**Problem requirements**
Go over the records and copy every line with the string "Training".

(Data extracted from a collection)
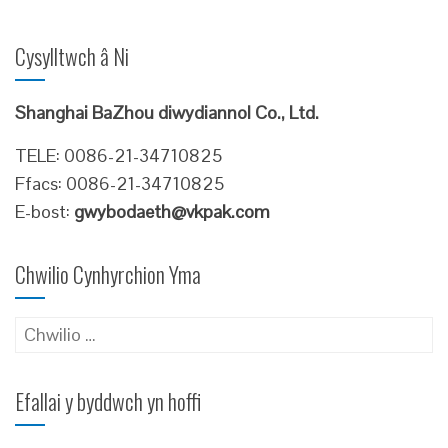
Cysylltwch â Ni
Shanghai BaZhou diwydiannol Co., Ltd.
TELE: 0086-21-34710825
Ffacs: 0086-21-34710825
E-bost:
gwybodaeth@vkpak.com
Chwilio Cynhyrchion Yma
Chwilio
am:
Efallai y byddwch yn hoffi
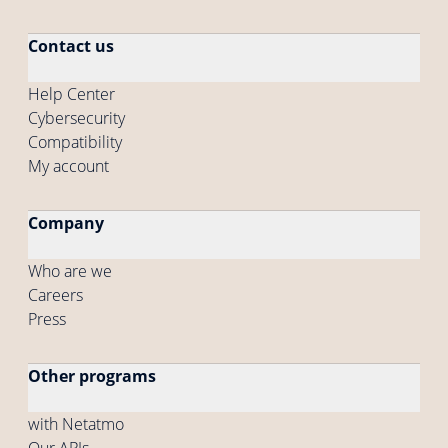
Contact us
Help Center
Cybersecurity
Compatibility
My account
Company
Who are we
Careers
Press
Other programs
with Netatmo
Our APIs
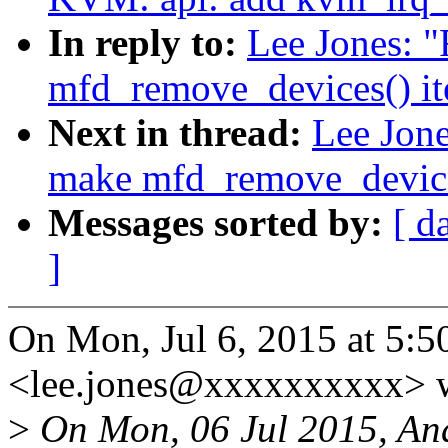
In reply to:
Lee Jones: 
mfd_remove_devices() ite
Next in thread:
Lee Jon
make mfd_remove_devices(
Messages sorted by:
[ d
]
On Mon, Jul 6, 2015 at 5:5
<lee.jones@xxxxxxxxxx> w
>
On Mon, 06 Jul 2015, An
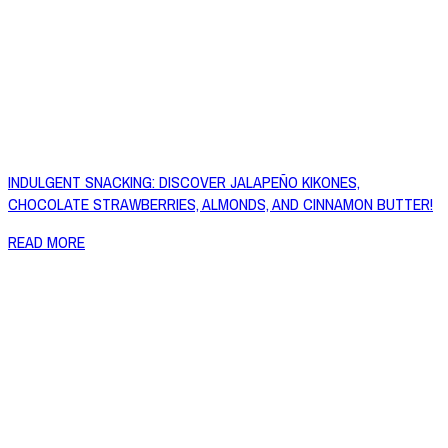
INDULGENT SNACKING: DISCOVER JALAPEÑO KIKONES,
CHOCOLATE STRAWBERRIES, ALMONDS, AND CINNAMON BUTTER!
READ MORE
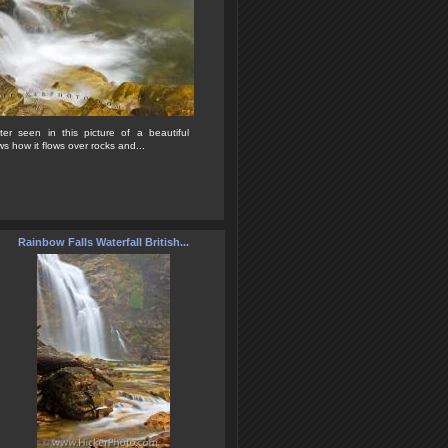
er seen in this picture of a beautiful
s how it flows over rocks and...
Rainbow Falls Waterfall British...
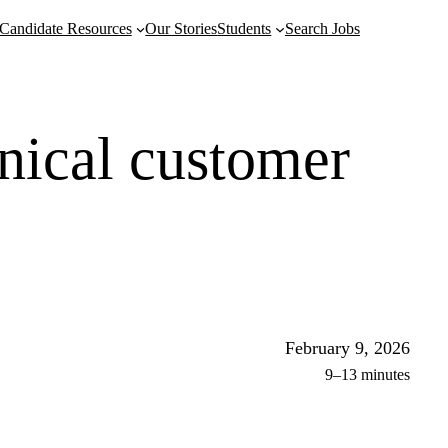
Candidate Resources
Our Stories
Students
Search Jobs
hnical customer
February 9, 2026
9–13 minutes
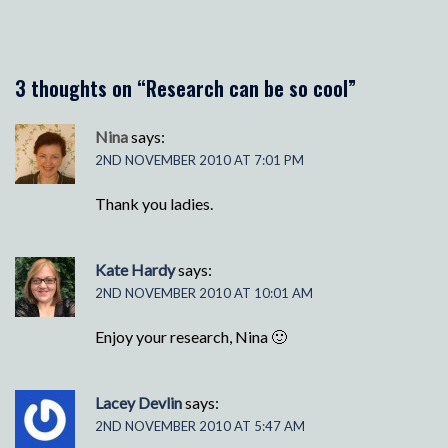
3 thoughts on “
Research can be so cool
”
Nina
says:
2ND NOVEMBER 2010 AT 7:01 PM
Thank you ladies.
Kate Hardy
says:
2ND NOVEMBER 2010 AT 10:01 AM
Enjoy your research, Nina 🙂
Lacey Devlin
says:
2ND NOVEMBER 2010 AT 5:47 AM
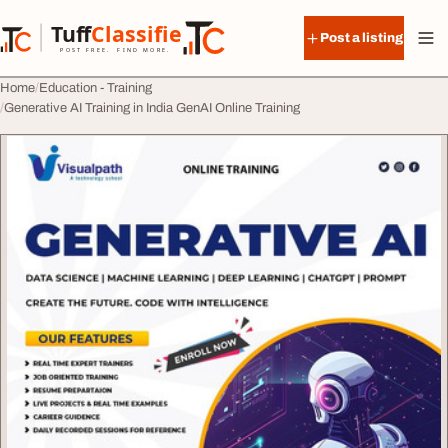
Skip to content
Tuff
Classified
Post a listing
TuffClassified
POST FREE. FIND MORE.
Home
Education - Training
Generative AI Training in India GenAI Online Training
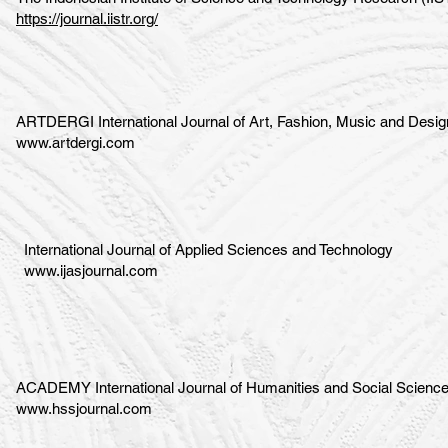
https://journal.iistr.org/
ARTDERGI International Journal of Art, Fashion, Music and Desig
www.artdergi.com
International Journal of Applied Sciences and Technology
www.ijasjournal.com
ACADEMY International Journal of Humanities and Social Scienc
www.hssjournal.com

**Answer section**
Education - Training
Generative AI Training in India GenAI Online Training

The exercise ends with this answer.